To explore the clinical manifestations, diagnosis, treatment, pathological types and prognosis of primary cervical neuroblastoma in children. The clinical data of 11 children with primary cervical neuroblastoma admitted to the Department of Otolaryngology and Head and Neck Surgery at Shanghai Children's Hospital from April 2015 to April 2022 were retrospectively analyzed. The clinical characteristics, imaging findings, pathological types, treatment methods, and outcomes of these 11 patients were examined in conjunction with a review of the literature. The cohort of 11 neuroblastoma patients ranged in age from 28 days to 88 months (median age: 24 months), including 3 males and 8 females. Among the 11 patients, 4 had tumors located in the carotid sheath area, 4 in the cervical space, and 3 in the parapharyngeal and retropharyngeal spaces. The clinical manifestations primarily included painless cervical masses and laryngeal stridor. There were 3 cases of primary cervical tumors with cervical lymph node metastasis and 1 case with bone marrow metastasis. Pathological findings revealed neuroblastoma in 8 cases and ganglionic neuroblastoma in 3 cases.
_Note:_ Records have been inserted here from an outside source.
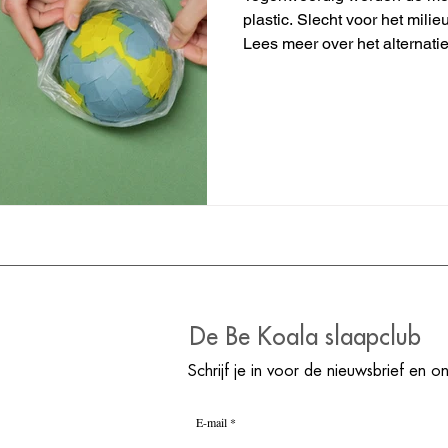
plastic. Slecht voor het mili
Lees meer over het alternatie
De Be Koala slaapclub
Schrijf je in voor de nieuwsbrief en o
E-mail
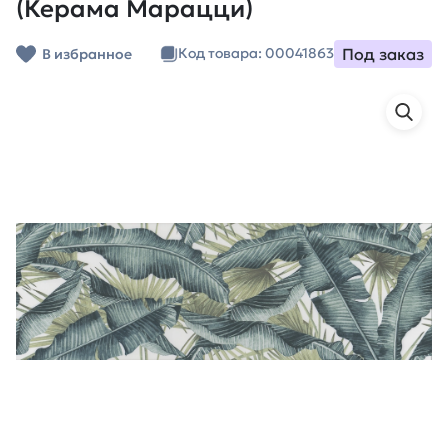
(Керама Марацци)
Под заказ
Код товара: 00041863
В избранное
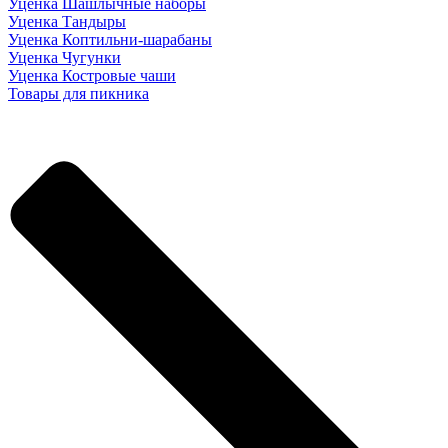
Уценка Шашлычные наборы
Уценка Тандыры
Уценка Коптильни-шарабаны
Уценка Чугунки
Уценка Костровые чаши
Товары для пикника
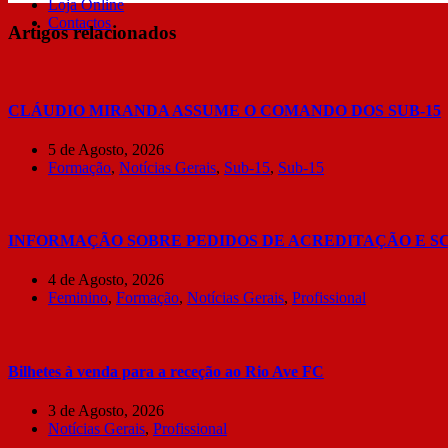
Loja Online
Contactos
Artigos relacionados
CLÁUDIO MIRANDA ASSUME O COMANDO DOS SUB-15
5 de Agosto, 2026
Formação
,
Notícias Gerais
,
Sub-15
,
Sub-15
INFORMAÇÃO SOBRE PEDIDOS DE ACREDITAÇÃO E S
4 de Agosto, 2026
Feminino
,
Formação
,
Notícias Gerais
,
Profissional
Bilhetes à venda para a receção ao Rio Ave FC
3 de Agosto, 2026
Notícias Gerais
,
Profissional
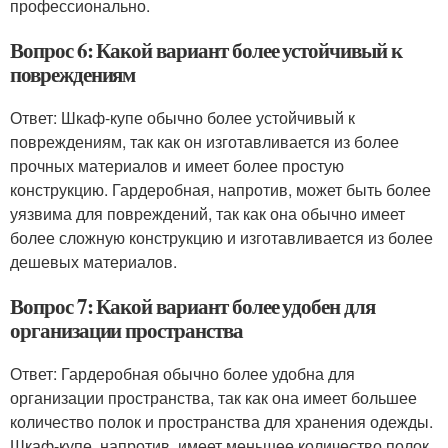
профессионально.
Вопрос 6: Какой вариант более устойчивый к
повреждениям
Ответ: Шкаф-купе обычно более устойчивый к
повреждениям, так как он изготавливается из более
прочных материалов и имеет более простую
конструкцию. Гардеробная, напротив, может быть более
уязвима для повреждений, так как она обычно имеет
более сложную конструкцию и изготавливается из более
дешевых материалов.
Вопрос 7: Какой вариант более удобен для
организации пространства
Ответ: Гардеробная обычно более удобна для
организации пространства, так как она имеет большее
количество полок и пространства для хранения одежды.
Шкаф-купе, напротив, имеет меньшее количество полок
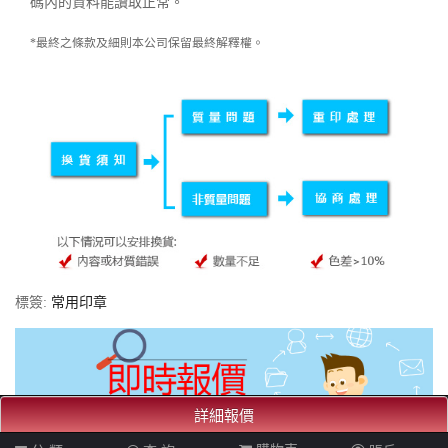
碼內的資料能讀取正常。
*最終之條款及細則本公司保留最終解釋權。
標簽:
常用印章
詳細報價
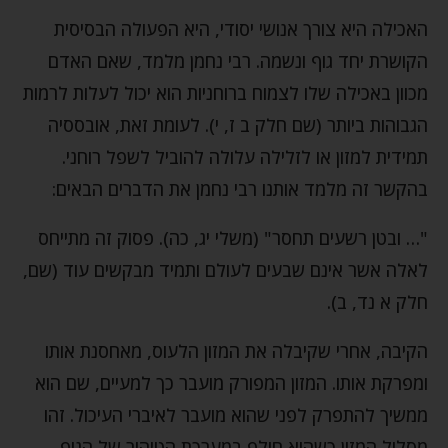
האכילה היא צורך אנושי יסודי, היא הפעולה הבסיסית
הקושרת יחד גוף ונשמה. רבי נחמן מלמד, שאם האדם
מכוון באכילה שלו לצמוח ברוחניות הוא יכול לעלות לרמות
הגבוהות ביותר (שם חלק ב ז, י). לעומת זאת, אובססיה
תמידית למזון או לזלילה עלולה להוביל לשפל רוחני.
בהקשר זה מלמד אותנו רבי נחמן את הדברים הבאים:
"… ובטן רשעים תחסר" (משלי יג, כה). פסוק זה מתייחס
לאלה אשר אינם שבעים לעולם ותמיד מבקשים עוד (שם,
חלק א נד, ב).
הקיבה, אחרי שקיבלה את המזון הלעוס, מאחסנת אותו
ומפרקת אותו. המזון המפורק מועבר כך למעיים, שם הוא
ממשיך להתפרק לפני שהוא מועבר לאיברי העיכול. זהו
מסלול המזון כשהוא חולף במערכת הטיהור של הגוף.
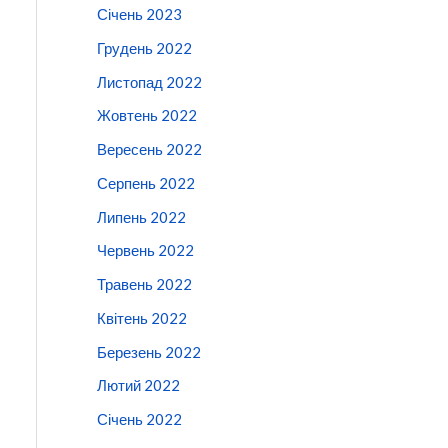
Січень 2023
Грудень 2022
Листопад 2022
Жовтень 2022
Вересень 2022
Серпень 2022
Липень 2022
Червень 2022
Травень 2022
Квітень 2022
Березень 2022
Лютий 2022
Січень 2022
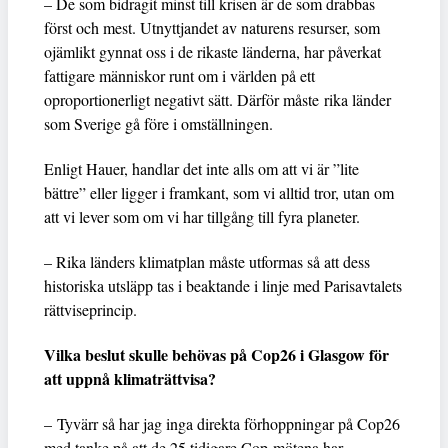
– De som bidragit minst till krisen är de som drabbas
först och mest. Utnyttjandet av naturens resurser, som
ojämlikt gynnat oss i de rikaste länderna, har påverkat
fattigare människor runt om i världen på ett
oproportionerligt negativt sätt. Därför måste rika länder
som Sverige gå före i omställningen.
Enligt Hauer, handlar det inte alls om att vi är ”lite
bättre” eller ligger i framkant, som vi alltid tror, utan om
att vi lever som om vi har tillgång till fyra planeter.
– Rika länders klimatplan måste utformas så att dess
historiska utsläpp tas i beaktande i linje med Parisavtalets
rättviseprincip.
Vilka beslut skulle behövas på Cop26 i Glasgow för
att uppnå klimaträttvisa?
– Tyvärr så har jag inga direkta förhoppningar på Cop26
med tanke på att de 25 tidigare Cop-mötena har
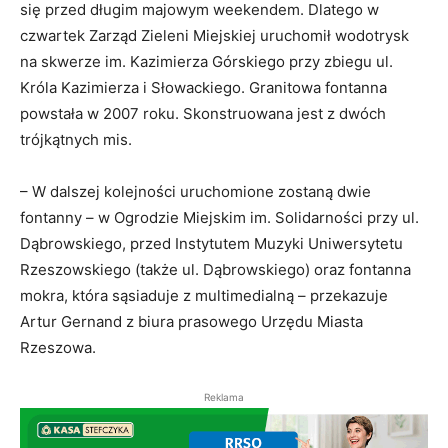
się przed długim majowym weekendem. Dlatego w
czwartek Zarząd Zieleni Miejskiej uruchomił wodotrysk
na skwerze im. Kazimierza Górskiego przy zbiegu ul.
Króla Kazimierza i Słowackiego. Granitowa fontanna
powstała w 2007 roku. Skonstruowana jest z dwóch
trójkątnych mis.
– W dalszej kolejności uruchomione zostaną dwie
fontanny – w Ogrodzie Miejskim im. Solidarności przy ul.
Dąbrowskiego, przed Instytutem Muzyki Uniwersytetu
Rzeszowskiego (także ul. Dąbrowskiego) oraz fontanna
mokra, która sąsiaduje z multimedialną – przekazuje
Artur Gernand z biura prasowego Urzędu Miasta
Rzeszowa.
Reklama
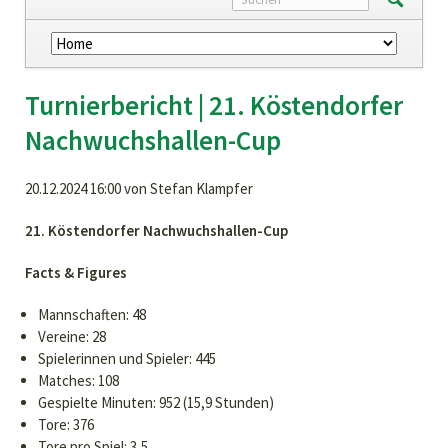
Navigation
überspringen
Turnierbericht | 21. Köstendorfer
Nachwuchshallen-Cup
20.12.2024 16:00
von Stefan Klampfer
21. Köstendorfer Nachwuchshallen-Cup
Facts & Figures
Mannschaften: 48
Vereine: 28
Spielerinnen und Spieler: 445
Matches: 108
Gespielte Minuten: 952 (15,9 Stunden)
Tore: 376
Tore pro Spiel: 3,5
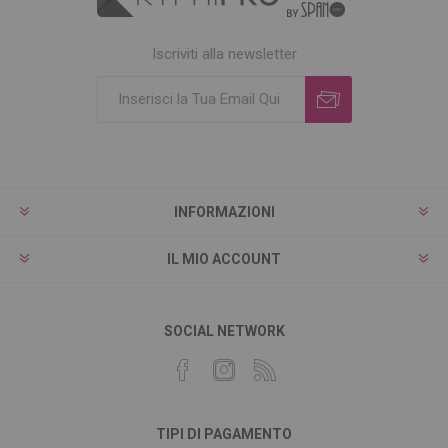
Iscriviti alla newsletter
INFORMAZIONI
IL MIO ACCOUNT
SOCIAL NETWORK
TIPI DI PAGAMENTO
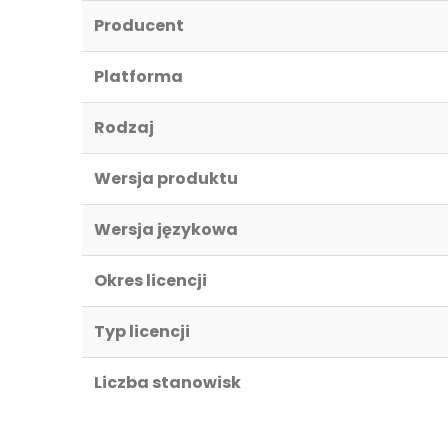
Producent
Platforma
Rodzaj
Wersja produktu
Wersja językowa
Okres licencji
Typ licencji
Liczba stanowisk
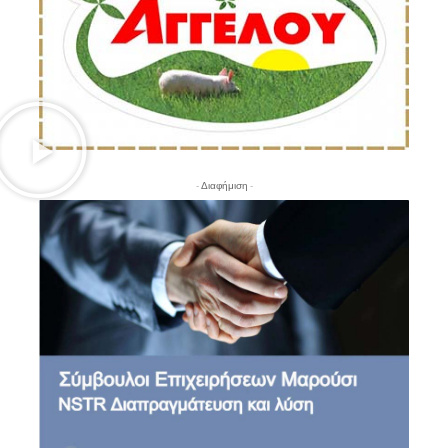
- Διαφήμιση -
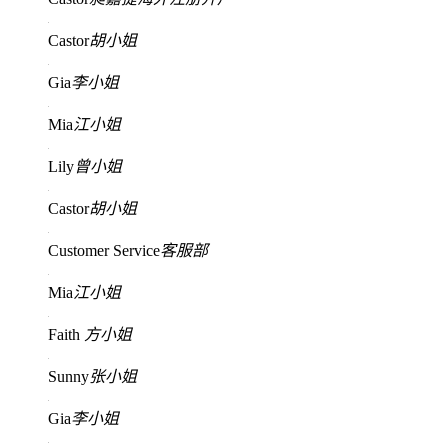
Castor
胡小姐
Gia
李小姐
Mia
江小姐
Lily
曾小姐
Castor
胡小姐
Customer Service
客服部
Mia
江小姐
Faith
方小姐
Sunny
张小姐
Gia
李小姐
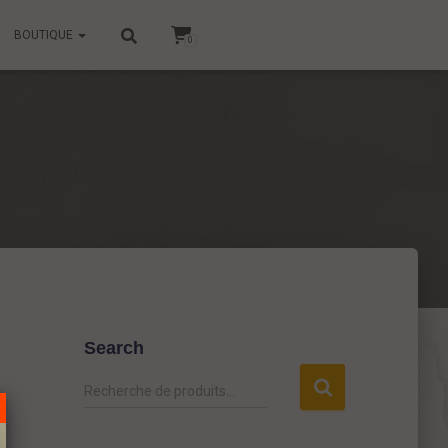
BOUTIQUE
0
Search
R
Recherche de produits…
e
c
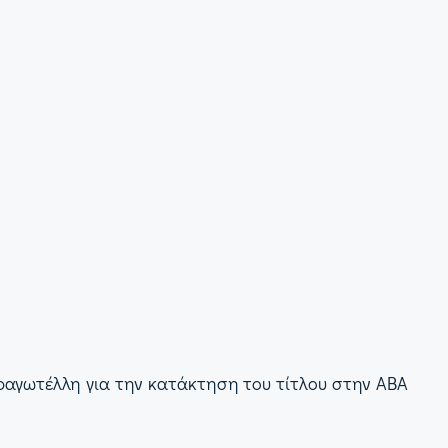
ραγωτέλλη για την κατάκτηση του τίτλου στην ABA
In this group, 7 patients underwent surgery combined with chemotherapy, 2 patients received surgery combined with chemoradiotherapy, and 2 patients underwent surgery alone. Surgical resection was performed via a cervical approach in 7 cases, while 3 cases were treated using a transoral endoscopic approach. Additionally, one patient underwent a transoral endoscopic approach initially and a cervical approach subsequently. All patients completed their treatment and were followed up regularly, with follow-up durations ranging from 6 to 79 months (median: 34 months). Nine patients achieved complete remission, 2 patients achieved partial remission, and none experienced disease progression. Primary cervical neuroblastoma exhibits a high degree of heterogeneity and presents at a younger age, primarily with cervical masses. Compared to external approaches, endoscopy-assisted transoral resection of parapharyngeal tumors offers advantages such as reduced damage to surrounding tissue and no visible neck scars, providing a new method for clinical treatment. Regular follow-up is essential for children with neuroblastoma, along with the establishment of specific disease management protocols and comprehensive care to improve survival quality.
探讨儿童原发性颈部神经母细胞瘤的临床表现、诊断、治疗、病理类型及预后。回顾性分析2015年4月至2022年4月在上海儿童医学中心耳鼻咽喉头颈外科收治的11例原发性颈部神经母细胞瘤患儿的临床资料。结合文献复习,对这11例患者的临床特征、影像学表现、病理类型、治疗方法及预后进行分析。11例神经母细胞瘤患者年龄范围为28天至88个月(中位年龄:24个月),其中男性3例,女性8例。11例患者中,4例肿瘤位于颈动脉鞘区,4例位于颈部间隙,3例位于咽旁和咽后间隙。临床表现主要为无痛性颈部肿块和喉喘鸣。3例原发性颈部肿瘤伴有颈部淋巴结转移,1例伴有骨髓转移。病理结果显示,8例为神经母细胞瘤,3例为神经节神经母细胞瘤。该组中,7例患者接受手术联合化疗,2例患者接受手术联合放化疗,2例患者仅接受手术。7例经颈部入路行手术切除,3例采用经口内镜手术治疗。此外,1例患者最初采用经口内镜手术,随后采用颈部入路。所有患者均完成治疗并定期随访,随访时间为6至79个月(中位时间:34个月)。9例患者达到完全缓解,2例患者达到部分缓解,无疾病进展。原发性颈部神经母细胞瘤具有高度异质性,发病年龄较小,主要表现为颈部肿块。与外部入路相比,内镜辅助经口切除咽旁肿瘤具有对周围组织损伤小、颈部无明显瘢痕等优点,为临床治疗提供了新方法。对神经母细胞瘤患儿进行定期随访至关重要,同时应制定特定的疾病管理方案并提供综合护理,以提高生存质量。